Canadian civil servant (1876–1959)

Arthur Beauchesne (June 15, 1876 - April 7, 1959) was a Canadian civil servant who was Clerk of the House of Commons from 1925 to 1949. He is the author of the procedural manual, Rules and Forms of the House of Commons of Canada, which is used by Canadian Members of Parliament during parliamentary debates.

Born in Carleton, Bonaventure County, Quebec, Beauchesne received a bachelor's degree from St. Joseph's College in Memramcook, New Brunswick. He then studied literature and law in Montreal, receiving a degree in literature in 1897. He was called to the Quebec Bar in 1904.

In 1912, he joined the federal civil service working in the Department of Justice and in 1916 he was appointed Deputy Clerk of the House of Commons.
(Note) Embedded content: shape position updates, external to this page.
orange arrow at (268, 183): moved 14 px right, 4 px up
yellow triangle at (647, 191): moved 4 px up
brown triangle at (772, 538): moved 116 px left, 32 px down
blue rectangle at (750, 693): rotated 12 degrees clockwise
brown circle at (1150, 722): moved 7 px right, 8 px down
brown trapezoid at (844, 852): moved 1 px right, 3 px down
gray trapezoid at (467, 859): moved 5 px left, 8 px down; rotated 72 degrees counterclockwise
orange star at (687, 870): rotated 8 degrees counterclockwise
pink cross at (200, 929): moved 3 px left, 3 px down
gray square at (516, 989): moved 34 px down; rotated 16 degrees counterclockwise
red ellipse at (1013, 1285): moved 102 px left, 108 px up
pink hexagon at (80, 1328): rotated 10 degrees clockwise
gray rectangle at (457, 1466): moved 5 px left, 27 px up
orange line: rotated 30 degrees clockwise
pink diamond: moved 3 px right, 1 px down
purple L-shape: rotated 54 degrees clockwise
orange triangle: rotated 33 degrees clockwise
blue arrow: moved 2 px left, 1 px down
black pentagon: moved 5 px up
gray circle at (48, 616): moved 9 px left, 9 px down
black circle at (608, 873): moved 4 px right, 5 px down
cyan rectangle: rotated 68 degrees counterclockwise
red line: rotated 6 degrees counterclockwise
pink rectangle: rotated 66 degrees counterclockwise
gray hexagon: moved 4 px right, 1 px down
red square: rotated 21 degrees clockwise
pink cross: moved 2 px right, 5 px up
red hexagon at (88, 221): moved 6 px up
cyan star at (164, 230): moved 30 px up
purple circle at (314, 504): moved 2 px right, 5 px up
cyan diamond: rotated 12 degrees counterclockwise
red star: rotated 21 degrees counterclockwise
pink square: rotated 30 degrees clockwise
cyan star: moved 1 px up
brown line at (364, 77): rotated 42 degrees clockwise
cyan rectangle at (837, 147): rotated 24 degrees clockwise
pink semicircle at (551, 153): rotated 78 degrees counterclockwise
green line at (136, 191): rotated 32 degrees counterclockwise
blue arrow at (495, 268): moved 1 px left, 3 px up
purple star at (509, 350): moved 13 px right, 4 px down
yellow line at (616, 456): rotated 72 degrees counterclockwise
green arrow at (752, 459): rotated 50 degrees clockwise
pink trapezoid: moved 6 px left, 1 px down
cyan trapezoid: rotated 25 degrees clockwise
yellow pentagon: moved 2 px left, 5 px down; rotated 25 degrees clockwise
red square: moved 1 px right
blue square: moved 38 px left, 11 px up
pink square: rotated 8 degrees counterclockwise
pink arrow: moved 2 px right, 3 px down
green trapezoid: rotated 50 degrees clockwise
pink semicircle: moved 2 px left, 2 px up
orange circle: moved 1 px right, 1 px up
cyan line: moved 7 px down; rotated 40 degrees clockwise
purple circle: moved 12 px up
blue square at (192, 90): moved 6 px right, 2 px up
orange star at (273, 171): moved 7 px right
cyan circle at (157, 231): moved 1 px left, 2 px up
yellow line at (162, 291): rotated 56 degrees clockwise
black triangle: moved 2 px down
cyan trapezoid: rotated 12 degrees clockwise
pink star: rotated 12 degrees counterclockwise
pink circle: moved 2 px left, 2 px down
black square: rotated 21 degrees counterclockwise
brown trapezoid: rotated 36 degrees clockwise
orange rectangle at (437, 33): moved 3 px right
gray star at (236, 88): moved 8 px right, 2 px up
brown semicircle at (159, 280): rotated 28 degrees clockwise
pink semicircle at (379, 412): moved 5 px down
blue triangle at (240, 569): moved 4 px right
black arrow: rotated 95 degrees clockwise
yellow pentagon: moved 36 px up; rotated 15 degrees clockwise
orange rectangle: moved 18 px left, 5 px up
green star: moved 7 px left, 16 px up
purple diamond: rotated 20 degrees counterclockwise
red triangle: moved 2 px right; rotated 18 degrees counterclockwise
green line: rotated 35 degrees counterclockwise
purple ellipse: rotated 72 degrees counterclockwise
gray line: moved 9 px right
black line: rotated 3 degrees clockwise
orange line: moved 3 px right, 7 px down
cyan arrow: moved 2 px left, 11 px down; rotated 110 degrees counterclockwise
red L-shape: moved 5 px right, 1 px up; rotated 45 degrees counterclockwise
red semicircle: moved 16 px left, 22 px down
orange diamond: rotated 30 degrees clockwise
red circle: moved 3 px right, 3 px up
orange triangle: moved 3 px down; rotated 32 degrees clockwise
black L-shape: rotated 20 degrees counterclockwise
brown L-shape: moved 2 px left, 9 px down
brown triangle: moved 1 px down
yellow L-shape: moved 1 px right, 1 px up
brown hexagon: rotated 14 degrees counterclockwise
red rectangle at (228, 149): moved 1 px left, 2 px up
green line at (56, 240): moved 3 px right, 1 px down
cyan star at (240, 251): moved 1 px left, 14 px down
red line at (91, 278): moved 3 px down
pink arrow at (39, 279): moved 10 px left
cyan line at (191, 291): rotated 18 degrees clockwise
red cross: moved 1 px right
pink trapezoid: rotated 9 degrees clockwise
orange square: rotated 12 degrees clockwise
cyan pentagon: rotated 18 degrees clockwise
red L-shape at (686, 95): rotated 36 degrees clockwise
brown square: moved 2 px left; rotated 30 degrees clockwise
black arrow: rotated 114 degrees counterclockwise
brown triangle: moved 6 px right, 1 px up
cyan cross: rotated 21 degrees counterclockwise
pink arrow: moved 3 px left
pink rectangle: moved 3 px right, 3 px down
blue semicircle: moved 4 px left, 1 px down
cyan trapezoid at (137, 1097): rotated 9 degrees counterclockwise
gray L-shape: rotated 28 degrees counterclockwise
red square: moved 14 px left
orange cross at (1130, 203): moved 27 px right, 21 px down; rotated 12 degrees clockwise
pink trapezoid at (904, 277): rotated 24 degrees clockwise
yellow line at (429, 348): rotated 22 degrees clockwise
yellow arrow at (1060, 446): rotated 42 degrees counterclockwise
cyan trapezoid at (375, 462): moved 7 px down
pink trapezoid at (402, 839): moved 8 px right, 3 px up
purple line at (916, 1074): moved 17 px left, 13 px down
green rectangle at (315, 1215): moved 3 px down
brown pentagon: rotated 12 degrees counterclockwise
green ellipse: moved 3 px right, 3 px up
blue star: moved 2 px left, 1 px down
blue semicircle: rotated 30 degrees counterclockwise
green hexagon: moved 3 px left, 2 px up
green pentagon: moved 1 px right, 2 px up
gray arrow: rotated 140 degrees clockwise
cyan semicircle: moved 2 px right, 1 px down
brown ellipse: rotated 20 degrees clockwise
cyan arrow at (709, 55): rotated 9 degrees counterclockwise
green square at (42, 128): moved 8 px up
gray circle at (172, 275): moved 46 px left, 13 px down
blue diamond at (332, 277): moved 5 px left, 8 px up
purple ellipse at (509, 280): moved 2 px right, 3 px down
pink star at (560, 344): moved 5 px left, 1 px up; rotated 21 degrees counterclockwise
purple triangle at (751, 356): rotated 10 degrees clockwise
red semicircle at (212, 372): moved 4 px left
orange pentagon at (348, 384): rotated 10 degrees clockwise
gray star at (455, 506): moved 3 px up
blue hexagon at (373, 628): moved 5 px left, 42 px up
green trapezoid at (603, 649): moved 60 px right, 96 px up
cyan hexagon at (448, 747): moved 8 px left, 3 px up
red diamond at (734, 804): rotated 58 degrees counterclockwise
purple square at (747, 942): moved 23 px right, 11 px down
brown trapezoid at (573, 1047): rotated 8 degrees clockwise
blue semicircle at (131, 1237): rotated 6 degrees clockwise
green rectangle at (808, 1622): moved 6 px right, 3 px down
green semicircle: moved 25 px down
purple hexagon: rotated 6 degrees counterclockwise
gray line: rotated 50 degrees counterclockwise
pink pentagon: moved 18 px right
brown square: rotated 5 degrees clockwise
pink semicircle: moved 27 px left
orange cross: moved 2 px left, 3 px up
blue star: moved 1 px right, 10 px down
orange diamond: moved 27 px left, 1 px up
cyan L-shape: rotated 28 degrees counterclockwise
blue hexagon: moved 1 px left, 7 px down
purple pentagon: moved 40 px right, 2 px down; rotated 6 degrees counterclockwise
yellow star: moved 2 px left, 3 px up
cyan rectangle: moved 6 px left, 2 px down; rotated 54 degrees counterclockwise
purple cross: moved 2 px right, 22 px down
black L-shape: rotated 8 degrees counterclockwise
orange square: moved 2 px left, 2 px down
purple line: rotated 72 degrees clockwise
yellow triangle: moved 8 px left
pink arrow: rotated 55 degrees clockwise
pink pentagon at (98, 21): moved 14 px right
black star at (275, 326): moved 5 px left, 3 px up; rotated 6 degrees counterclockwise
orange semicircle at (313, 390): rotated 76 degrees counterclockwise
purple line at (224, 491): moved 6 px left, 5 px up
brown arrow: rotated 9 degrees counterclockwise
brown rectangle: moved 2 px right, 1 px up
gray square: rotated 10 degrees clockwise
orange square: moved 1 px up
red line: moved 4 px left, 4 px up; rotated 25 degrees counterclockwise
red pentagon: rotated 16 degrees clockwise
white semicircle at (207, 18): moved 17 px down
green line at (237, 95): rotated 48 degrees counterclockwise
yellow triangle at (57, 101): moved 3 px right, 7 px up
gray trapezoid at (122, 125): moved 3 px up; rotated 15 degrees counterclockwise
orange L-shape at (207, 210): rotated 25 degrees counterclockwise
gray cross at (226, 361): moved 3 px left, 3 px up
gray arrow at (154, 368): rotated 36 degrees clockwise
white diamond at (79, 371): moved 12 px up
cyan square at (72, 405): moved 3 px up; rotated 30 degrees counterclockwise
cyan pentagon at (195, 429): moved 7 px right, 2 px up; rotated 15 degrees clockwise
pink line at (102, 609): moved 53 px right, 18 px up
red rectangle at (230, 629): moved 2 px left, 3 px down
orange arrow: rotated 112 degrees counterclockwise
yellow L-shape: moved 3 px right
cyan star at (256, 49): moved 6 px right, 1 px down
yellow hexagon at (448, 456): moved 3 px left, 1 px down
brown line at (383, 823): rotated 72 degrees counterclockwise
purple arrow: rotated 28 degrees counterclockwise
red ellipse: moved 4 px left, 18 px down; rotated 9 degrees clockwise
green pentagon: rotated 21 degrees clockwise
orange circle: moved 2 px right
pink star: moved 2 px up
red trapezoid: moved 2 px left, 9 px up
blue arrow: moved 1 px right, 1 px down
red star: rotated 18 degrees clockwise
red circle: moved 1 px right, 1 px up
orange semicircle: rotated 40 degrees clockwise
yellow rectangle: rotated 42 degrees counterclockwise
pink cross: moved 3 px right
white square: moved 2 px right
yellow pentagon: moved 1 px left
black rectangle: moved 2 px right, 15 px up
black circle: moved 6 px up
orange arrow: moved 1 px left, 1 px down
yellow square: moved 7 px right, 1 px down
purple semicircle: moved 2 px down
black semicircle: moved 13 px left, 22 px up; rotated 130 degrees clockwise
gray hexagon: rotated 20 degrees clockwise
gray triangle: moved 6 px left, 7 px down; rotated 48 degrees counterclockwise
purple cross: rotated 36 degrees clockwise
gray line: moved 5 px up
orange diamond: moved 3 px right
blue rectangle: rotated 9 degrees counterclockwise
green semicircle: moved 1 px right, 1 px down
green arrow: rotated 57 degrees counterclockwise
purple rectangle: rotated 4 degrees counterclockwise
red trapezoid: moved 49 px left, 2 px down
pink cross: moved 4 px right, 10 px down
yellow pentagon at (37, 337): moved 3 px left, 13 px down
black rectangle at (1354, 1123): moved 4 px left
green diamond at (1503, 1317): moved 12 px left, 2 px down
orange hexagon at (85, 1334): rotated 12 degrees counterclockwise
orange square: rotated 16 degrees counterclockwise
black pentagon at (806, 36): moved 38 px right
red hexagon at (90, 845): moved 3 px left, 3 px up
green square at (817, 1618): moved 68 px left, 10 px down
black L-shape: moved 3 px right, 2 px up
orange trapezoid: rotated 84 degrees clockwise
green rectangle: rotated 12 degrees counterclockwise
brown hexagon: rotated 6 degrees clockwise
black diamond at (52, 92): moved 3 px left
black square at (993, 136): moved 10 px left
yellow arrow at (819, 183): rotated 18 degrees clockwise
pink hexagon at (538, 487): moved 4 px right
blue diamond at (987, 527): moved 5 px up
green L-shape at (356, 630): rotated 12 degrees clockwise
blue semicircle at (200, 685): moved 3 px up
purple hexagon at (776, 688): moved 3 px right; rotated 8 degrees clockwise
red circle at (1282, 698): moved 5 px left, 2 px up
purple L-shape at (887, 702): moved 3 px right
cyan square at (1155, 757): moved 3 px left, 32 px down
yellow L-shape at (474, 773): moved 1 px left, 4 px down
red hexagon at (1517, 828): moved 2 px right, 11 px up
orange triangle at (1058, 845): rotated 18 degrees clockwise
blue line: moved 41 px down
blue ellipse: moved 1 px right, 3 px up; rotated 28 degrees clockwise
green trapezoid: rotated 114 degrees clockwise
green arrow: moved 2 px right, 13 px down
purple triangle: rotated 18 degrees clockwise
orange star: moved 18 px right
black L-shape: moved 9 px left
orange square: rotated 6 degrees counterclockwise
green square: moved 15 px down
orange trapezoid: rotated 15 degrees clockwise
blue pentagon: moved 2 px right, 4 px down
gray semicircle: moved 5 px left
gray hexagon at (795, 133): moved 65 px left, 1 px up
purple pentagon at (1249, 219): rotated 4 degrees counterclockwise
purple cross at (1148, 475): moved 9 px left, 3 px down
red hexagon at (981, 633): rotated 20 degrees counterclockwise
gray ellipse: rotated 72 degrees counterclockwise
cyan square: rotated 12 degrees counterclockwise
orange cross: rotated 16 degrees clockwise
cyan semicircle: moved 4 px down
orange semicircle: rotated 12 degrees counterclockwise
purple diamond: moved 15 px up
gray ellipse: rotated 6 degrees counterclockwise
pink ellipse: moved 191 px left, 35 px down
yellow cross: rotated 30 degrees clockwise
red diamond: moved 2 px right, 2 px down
In 1925, he was appointed Clerk of the House of Commons. From 1939 to 1945 he was acting Sergeant-at-Arms of the Canadian House of Commons following the departure of Milton Fowler Gregg and during World War II. Beauchesne retired from public service in 1949.

He was the Conservative candidate in the riding of Bonaventure for the House of Commons of Canada in the 1908 federal election. He lost to Charles Marcil. He ran again in the 1953 federal election for the riding of Ottawa East, losing to Jean-Thomas Richard.

He was made a Companion of the Order of St Michael and St George in 1933. In 2003, he was designated a Persons of National Historic Significance.